(DATA Opens)
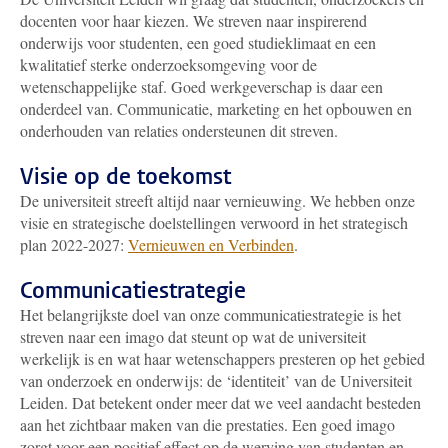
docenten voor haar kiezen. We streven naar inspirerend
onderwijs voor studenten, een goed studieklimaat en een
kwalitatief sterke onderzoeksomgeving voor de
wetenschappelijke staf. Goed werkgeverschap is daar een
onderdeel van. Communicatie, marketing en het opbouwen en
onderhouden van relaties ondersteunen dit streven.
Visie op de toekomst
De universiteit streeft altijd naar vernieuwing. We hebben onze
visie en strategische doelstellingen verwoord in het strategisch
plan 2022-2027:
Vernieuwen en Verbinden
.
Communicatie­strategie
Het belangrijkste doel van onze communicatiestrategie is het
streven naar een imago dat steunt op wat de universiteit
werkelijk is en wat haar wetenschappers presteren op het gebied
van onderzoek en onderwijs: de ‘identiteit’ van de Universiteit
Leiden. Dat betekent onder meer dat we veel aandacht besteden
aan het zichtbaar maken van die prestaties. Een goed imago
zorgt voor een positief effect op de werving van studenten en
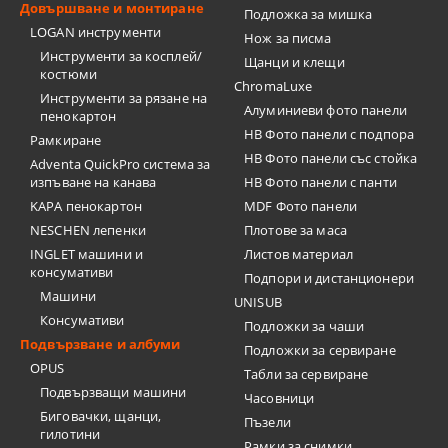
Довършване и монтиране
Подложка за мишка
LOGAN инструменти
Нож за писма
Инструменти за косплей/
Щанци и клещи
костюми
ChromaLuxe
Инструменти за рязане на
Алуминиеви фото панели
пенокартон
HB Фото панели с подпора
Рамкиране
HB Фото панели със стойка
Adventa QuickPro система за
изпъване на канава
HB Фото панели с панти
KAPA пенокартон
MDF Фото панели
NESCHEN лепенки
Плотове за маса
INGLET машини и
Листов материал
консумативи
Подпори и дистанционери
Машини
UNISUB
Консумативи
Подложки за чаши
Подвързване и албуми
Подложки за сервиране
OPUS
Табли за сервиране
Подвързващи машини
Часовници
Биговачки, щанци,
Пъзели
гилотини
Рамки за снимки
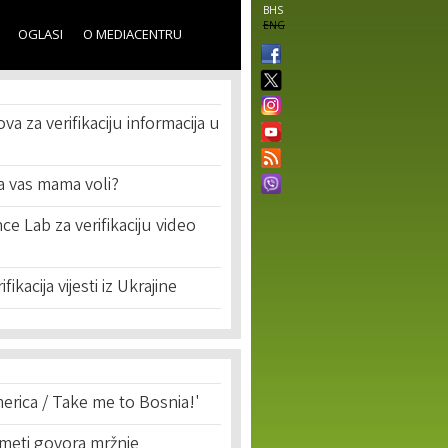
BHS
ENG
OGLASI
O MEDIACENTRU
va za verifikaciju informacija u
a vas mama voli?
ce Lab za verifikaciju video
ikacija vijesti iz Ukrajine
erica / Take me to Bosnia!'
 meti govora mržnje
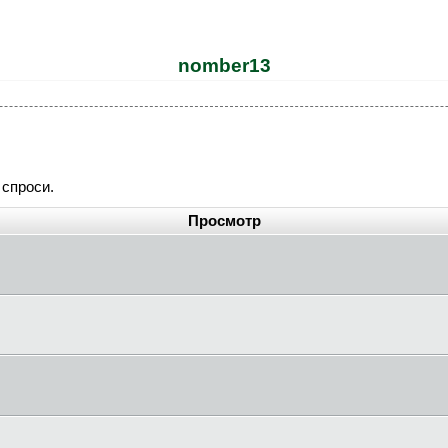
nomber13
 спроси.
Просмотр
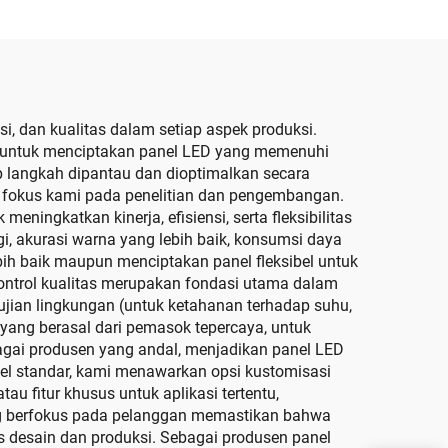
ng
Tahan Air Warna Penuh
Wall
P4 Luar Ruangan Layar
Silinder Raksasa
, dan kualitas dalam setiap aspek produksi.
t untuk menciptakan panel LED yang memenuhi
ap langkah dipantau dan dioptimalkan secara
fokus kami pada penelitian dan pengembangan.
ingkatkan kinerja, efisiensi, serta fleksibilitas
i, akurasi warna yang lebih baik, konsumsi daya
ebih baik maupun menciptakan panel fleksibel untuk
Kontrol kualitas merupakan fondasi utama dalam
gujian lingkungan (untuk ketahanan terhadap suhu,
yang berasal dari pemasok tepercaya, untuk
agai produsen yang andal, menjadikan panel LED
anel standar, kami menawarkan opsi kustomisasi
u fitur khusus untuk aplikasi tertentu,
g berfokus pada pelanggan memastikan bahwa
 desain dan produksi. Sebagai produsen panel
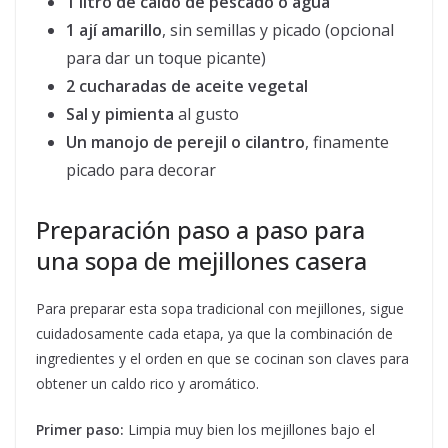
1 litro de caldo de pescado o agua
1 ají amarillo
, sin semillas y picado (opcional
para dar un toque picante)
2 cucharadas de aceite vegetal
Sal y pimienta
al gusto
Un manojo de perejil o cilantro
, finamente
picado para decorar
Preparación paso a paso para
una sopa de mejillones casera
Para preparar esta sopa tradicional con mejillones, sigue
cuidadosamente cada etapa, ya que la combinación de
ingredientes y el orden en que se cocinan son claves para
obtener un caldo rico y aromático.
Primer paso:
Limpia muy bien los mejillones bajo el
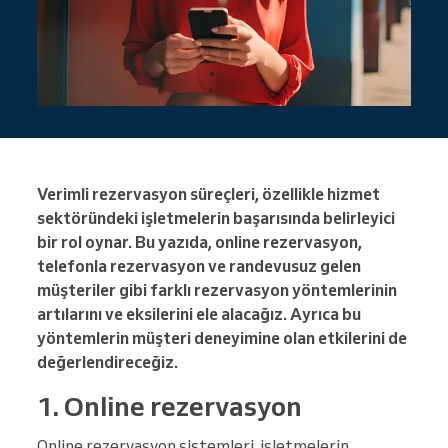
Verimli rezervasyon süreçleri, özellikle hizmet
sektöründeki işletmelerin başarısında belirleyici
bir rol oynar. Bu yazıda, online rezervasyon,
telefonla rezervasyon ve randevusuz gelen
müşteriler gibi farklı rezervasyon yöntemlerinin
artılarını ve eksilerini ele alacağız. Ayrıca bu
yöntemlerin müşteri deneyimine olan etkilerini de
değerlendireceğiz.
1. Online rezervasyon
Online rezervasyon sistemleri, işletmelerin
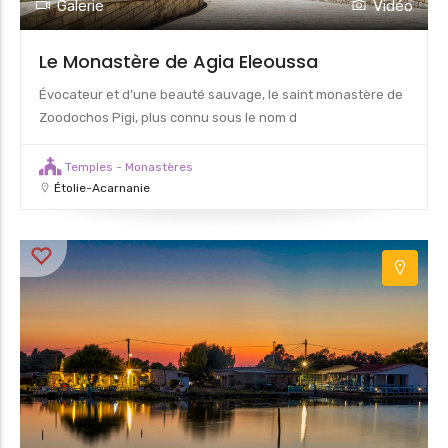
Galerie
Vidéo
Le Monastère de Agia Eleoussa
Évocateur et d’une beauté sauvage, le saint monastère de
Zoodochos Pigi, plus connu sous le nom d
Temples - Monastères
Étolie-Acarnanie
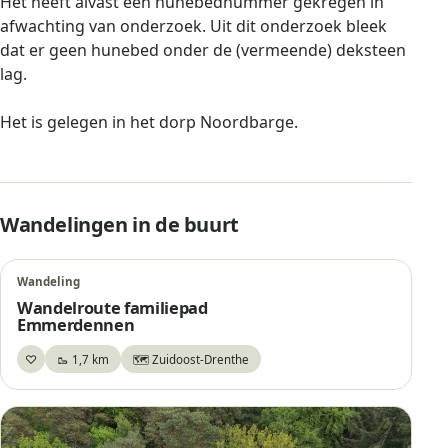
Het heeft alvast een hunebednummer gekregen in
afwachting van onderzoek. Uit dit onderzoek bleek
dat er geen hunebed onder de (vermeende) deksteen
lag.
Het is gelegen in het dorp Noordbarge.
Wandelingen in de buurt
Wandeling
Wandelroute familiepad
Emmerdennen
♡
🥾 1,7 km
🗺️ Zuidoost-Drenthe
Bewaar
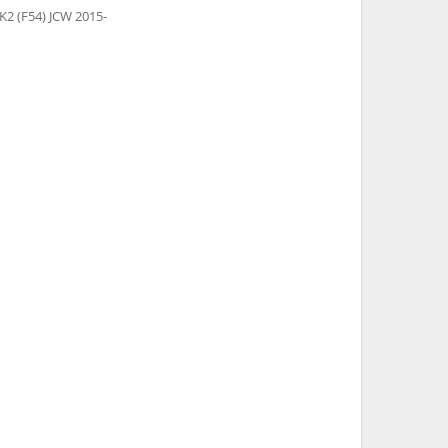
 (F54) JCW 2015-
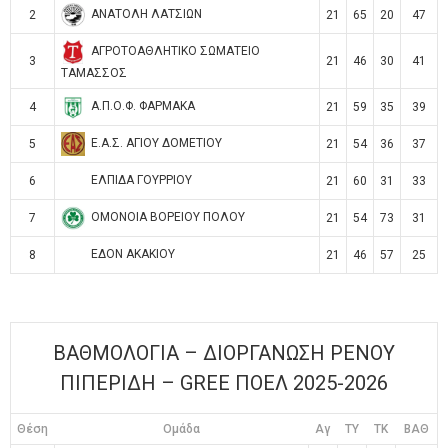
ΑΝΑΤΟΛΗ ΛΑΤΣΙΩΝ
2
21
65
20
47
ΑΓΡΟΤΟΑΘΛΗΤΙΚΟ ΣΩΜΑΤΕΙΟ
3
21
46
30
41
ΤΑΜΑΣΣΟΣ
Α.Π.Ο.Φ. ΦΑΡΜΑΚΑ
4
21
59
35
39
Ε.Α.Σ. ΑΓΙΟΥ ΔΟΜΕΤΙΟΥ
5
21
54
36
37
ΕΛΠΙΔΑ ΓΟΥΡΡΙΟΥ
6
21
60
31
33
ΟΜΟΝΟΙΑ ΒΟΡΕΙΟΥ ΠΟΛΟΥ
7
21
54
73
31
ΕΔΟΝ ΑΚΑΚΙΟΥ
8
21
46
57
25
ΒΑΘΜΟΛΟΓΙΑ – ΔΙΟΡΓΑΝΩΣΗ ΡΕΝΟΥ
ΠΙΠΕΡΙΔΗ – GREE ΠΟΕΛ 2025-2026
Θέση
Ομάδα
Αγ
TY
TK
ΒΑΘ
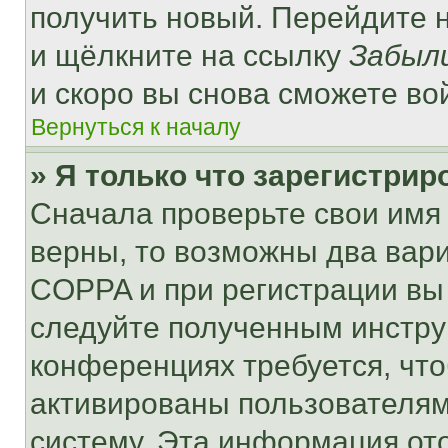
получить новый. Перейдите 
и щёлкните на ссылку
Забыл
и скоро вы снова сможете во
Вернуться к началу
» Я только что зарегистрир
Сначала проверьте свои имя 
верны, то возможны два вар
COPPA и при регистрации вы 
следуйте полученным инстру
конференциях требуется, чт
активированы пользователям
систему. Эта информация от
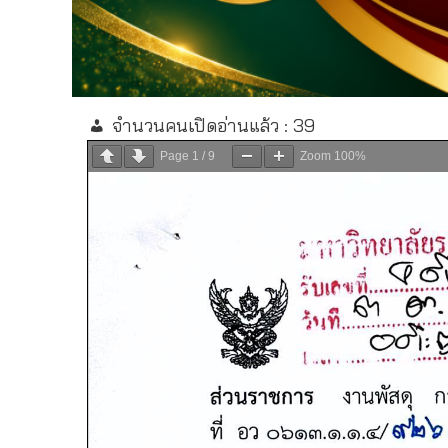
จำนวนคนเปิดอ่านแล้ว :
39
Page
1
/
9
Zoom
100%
(DATA Closes)
▶ EXERCISE OBJECTIVE
Where a line of the records has the string "onderwijs", return that line.

▶ RESULT OF THE TASK
onderwijs voor studenten, een goed studieklimaat en een
van onderzoek en onderwijs: de ‘identiteit’ van de Universiteit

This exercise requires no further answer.